As pastas mais afetadas incluem Defesa, Cidades e Educação. O decreto mantém o mecanismo de faseamento das despesas e estabelece um limite de empenho de aproximadamente R$27,1 bilhões até novembro, com restrições distribuídas entre julho, novembro e dezembro. A ideia do governo é alinhar o ritmo de execução às revisões bimestrais da arrecadação.

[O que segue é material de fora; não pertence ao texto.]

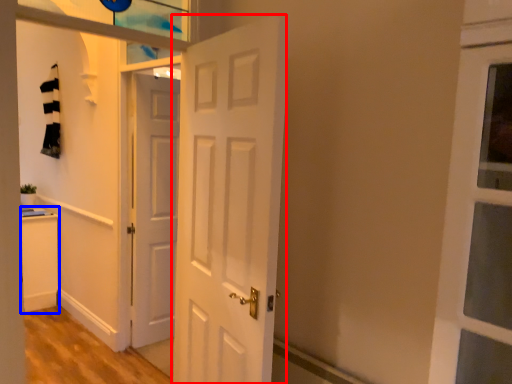 Question: Which point is closer to the camera, door (highlighted by a red box) or cabinetry (highlighted by a blue box)?

Choices:
 (A) door
 (B) cabinetry

Answer: (A) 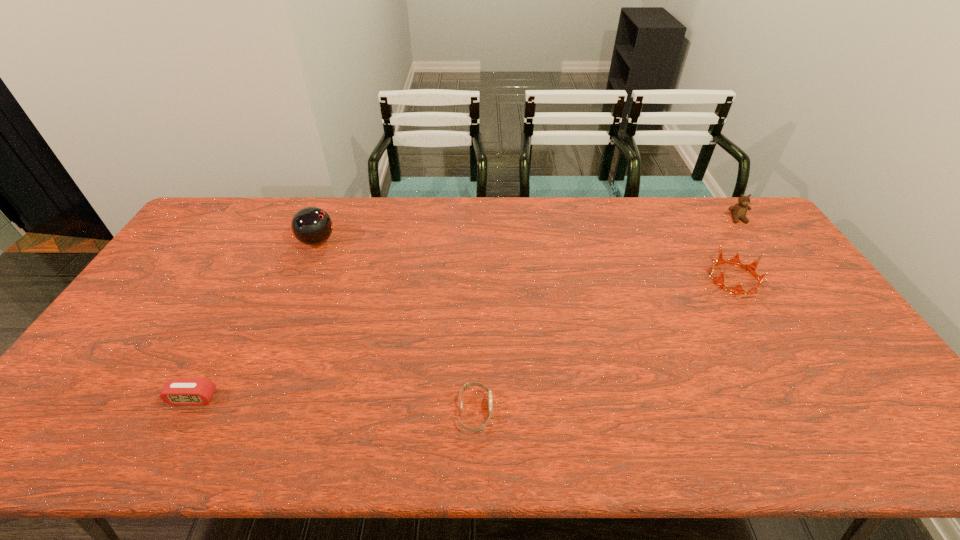 Where is `vacant area that lies between the third object from left to right and the crown`? This screenshot has height=540, width=960. vacant area that lies between the third object from left to right and the crown is located at coordinates (605, 345).

This screenshot has height=540, width=960. Identify the location of free area in between the rightmost object and the alarm clock. (466, 308).

Where is `empty space between the leftmost object and the watch`? The image size is (960, 540). empty space between the leftmost object and the watch is located at coordinates (334, 404).

What are the coordinates of `object that is the second closest to the crown` in the screenshot? It's located at (467, 385).

The width and height of the screenshot is (960, 540). In order to click on the closest object to the alarm clock in this screenshot , I will do `click(312, 226)`.

Find the location of `free space that satisfies the following two spatial constraints: 1. on the surface of the tallest object near the finger holes; 2. on the right side of the third tallest object`. free space that satisfies the following two spatial constraints: 1. on the surface of the tallest object near the finger holes; 2. on the right side of the third tallest object is located at coordinates (301, 279).

This screenshot has width=960, height=540. Find the location of `blank space that satisfies the following two spatial constraints: 1. on the surface of the tallest object near the finger holes; 2. on the front-facing side of the alarm clock`. blank space that satisfies the following two spatial constraints: 1. on the surface of the tallest object near the finger holes; 2. on the front-facing side of the alarm clock is located at coordinates (252, 398).

Find the location of a particular element. This screenshot has height=540, width=960. free location that satisfies the following two spatial constraints: 1. at the face of the farthest object; 2. on the surface of the second farthest object near the finger holes is located at coordinates (754, 241).

Where is `vacant space that satisfies the following two spatial constraints: 1. at the face of the farthest object; 2. on the face of the third object from right to left`? vacant space that satisfies the following two spatial constraints: 1. at the face of the farthest object; 2. on the face of the third object from right to left is located at coordinates (872, 411).

The height and width of the screenshot is (540, 960). I want to click on blank space that satisfies the following two spatial constraints: 1. at the face of the teddy bear; 2. on the face of the watch, so click(x=872, y=411).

O bloqueio de quase R$5 bilhões em emendas acende um alerta político: além do impacto financeiro sobre projetos locais, a contenção tende a complicar a negociação com bancadas que terão menor margem de manobra. Para as pastas, a redução de empenho implica replanejamento de desembolsos e risco de adiamento de ações já programadas.
O Ministério do Planejamento defende o instrumento como necessário para compatibilizar gastos com previsão de receita e preservar capacidade de reação a novas necessidades. As pastas têm até 8 de junho para detalhar o corte; a distribuição da contenção nas emendas de bancada seguirá regras e prazos próprios, o que ainda pode abrir espaço para ajustes e pressão política.